- Opening Delimiter -

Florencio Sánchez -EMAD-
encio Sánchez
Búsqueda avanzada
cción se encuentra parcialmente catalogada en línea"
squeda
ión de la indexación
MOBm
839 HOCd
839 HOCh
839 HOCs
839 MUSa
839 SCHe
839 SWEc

- Closing Delimiter -

* _AIM OF THE TASK_
With the line containing "cción se encuentra" as the first, output each line through the final line of the entries above, exactly.

* _SOLUTION FOR THIS EXERCISE_
cción se encuentra parcialmente catalogada en línea"
squeda
ión de la indexación
MOBm
839 HOCd
839 HOCh
839 HOCs
839 MUSa
839 SCHe
839 SWEc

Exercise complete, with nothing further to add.